Le pot après les fleurs
Il n’aura pas fallu attendre longtemps pour que les bonnes intentions développées pendant la crise se transforment en déclarations que nous avons du mal à qualifier : inopportunes, maladroites, irréfléchies, provocatrices,…
Toujours est-il que, lors de la journée qui met à l’honneur la Fédération Wallonie-Bruxelles (qui plus est, fêtait ses 50 ans), son Ministre-Président était particulièrement en verve. Le même qui, il y a quelques mois, passait la pommade aux personnels de l’enseignement (reconnaissant leur courage, leur volonté et leur ténacité) a sorti un discours particulièrement inquiétant.
Ainsi, la réforme de la formation initiale des enseignants (que nous réclamons depuis trop longtemps et qui ne cesse d’être remaniée -ou plutôt vidée de son sens- et reportée) ne s’accompagnera pas d’une revalorisation barémique. Sérieux coup de canif dans le contrat signé avec le Gouvernement précédent puisque le protocole d’accord sectoriel que nous avons signé prévoyait que:
«Le Gouvernement S’ENGAGE, dans le cadre de la réforme de la formation initiale des enseignants, à mettre en place un groupe de travail chargé, D’ICI LA SIGNATURE DU PROCHAIN PROTOCOLE de:
- définir, selon des modalités préservant la soutenabilité financière de la FWB, un nouveau barème pour les enseignants détenteurs du nouveau diplôme situé entre les barèmes 301 et 501 actuels pour les enseignants issus des sections 1, 2 et 3 de la formation initiale des enseignants;
- déterminer les modalités et conditions selon lesquelles les enseignants détenteurs d'un master en spécialisation auront accès au barème 501;
- déterminer à quelles conditions les enseignants formés selon l'actuelle formation initiale pourraient avoir droit au nouveau barème;
- garantir, dans ce cadre, une tension barémique à ancienneté égale d'au moins 25 % pour les chefs d'établissement par rapport au nouveau barème ou par rapport au barème 501 s'ils proméritaient celui-ci dans leur fonction de recrutement».
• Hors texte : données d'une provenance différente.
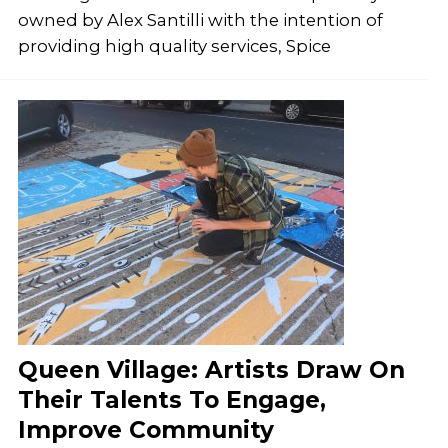
owned by Alex Santilli with the intention of
providing high quality services, Spice
Queen Village: Artists Draw On
Their Talents To Engage,
Improve Community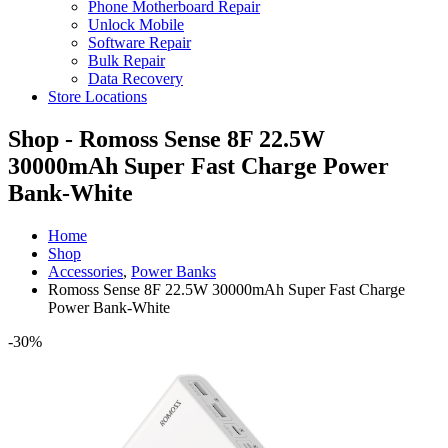
Phone Motherboard Repair
Unlock Mobile
Software Repair
Bulk Repair
Data Recovery
Store Locations
Shop - Romoss Sense 8F 22.5W
30000mAh Super Fast Charge Power
Bank-White
Home
Shop
Accessories
,
Power Banks
Romoss Sense 8F 22.5W 30000mAh Super Fast Charge
Power Bank-White
-30%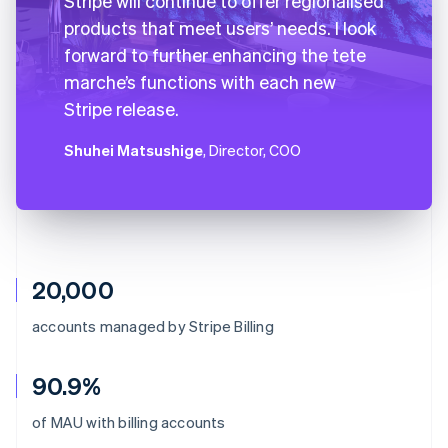
Stripe will continue to offer regionalised
products that meet users’ needs. I look
forward to further enhancing the tete
marche’s functions with each new
Stripe release.
Shuhei Matsushige
, Director, COO
20,000
accounts managed by Stripe Billing
90.9%
Australia
of MAU with billing accounts
English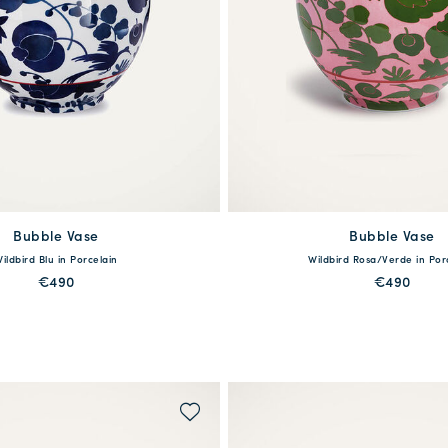
Bubble Vase
available
Bubble Vase
available
ildbird Blu in Porcelain
Wildbird Rosa/Verde in Por
One Size
One Size
€490
€490
MORE PRINTS
MORE PRINTS
QUICK SHOP
QUICK SHOP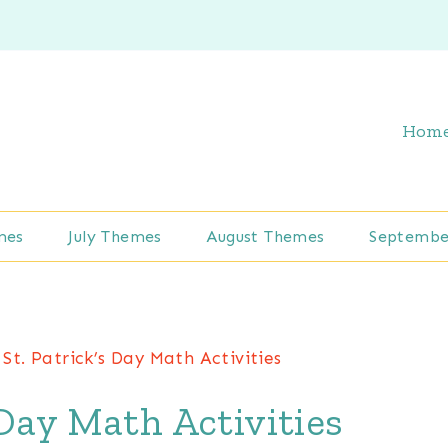
Hom
mes
July Themes
August Themes
Septembe
 St. Patrick’s Day Math Activities
 Day Math Activities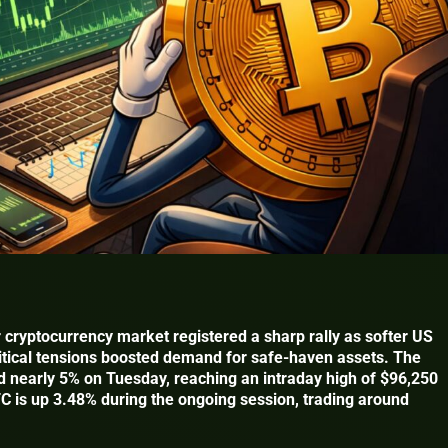
 cryptocurrency market registered a sharp rally as softer US
itical tensions boosted demand for safe-haven assets. The
ed nearly 5% on Tuesday, reaching an intraday high of $96,250
TC is up 3.48% during the ongoing session, trading around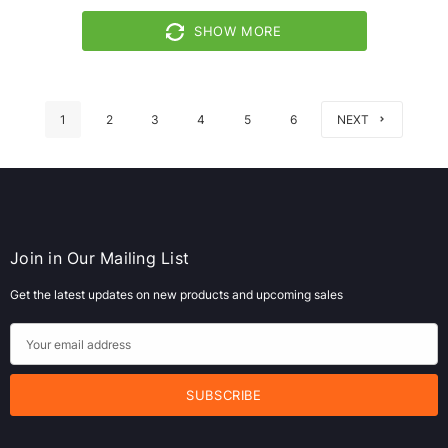
SHOW MORE
1
2
3
4
5
6
NEXT
Join in Our Mailing List
Get the latest updates on new products and upcoming sales
E
m
a
i
l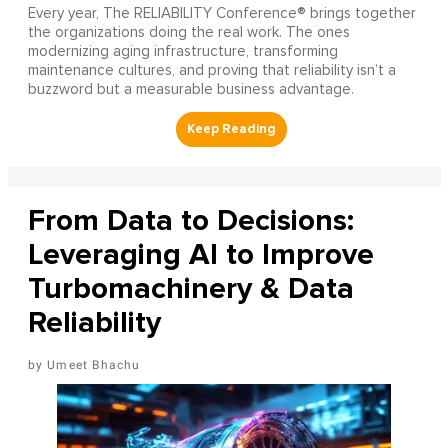
Every year, The RELIABILITY Conference® brings together
the organizations doing the real work. The ones
modernizing aging infrastructure, transforming
maintenance cultures, and proving that reliability isn’t a
buzzword but a measurable business advantage.
From Data to Decisions:
Leveraging AI to Improve
Turbomachinery & Data
Reliability
Umeet Bhachu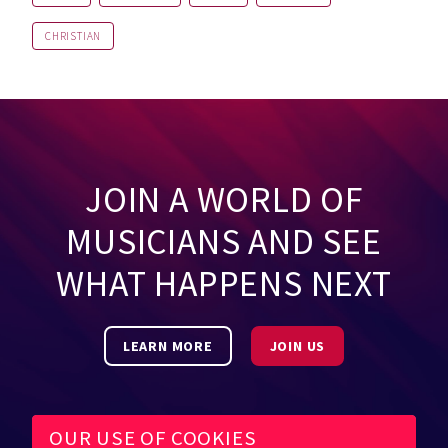
CHRISTIAN
JOIN A WORLD OF
MUSICIANS AND SEE
WHAT HAPPENS NEXT
LEARN MORE
JOIN US
OUR USE OF COOKIES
Rappelons au passage qu’un accord sectoriel signé avec un Gouvernement engage tous ceux qui lui succéderont. Ce groupe de travail n’a jamais vu le jour… Ce n’est pas faute de l’avoir rappelé ! Vous en tirerez vous-mêmes les conclusions.
Il est peut-être bon de rappeler ici que, mis à part les sauts d’index et les différentes corrections en matière de prime de fin d’année, les personnels de l’enseignement n’ont plus connu d’augmentation de leurs barèmes depuis plus de dix ans ! Certains s’étonneront encore de la pénurie grandissante due au manque d’attractivité de la profession dont le salaire fait inévitablement partie.
Mais les propos ne se limitent pas à cela. Le Ministre-Président va un cran plus loin lorsqu’il aborde le volume des prestations et la taille des classes. Pour lui, plus de souplesse à ce niveau serait une solution.
On croit rêver. C’est loin d’être un rêve.
Il n’est pas loin le temps où l’image véhiculée à propos des enseignants était celle de «glandeurs» profitant d’horaires «cool» et de deux mois de vacances chaque année ! Quelle caricature qu’on croyait révolue!
C’est une des raisons pour lesquelles nous nous sommes associés sous conditions dans une profonde réforme du système scolaire qu’on appelle le «Pacte pour un enseignement d’excellence». Les objectifs précis doivent servir l’Ecole de demain et faire de ceux qui la fréquentent des citoyens responsables et capables de tracer leur voie dans un monde de plus en plus dual.
Les personnels ont apprécié les fleurs reçues il y a quelques mois ; ils renvoient le pot!
Les articles du CSC-EDUC n°153 illustrent les propos de cet éditorial plus en détail. Je vous en souhaite une bonne et saine lecture.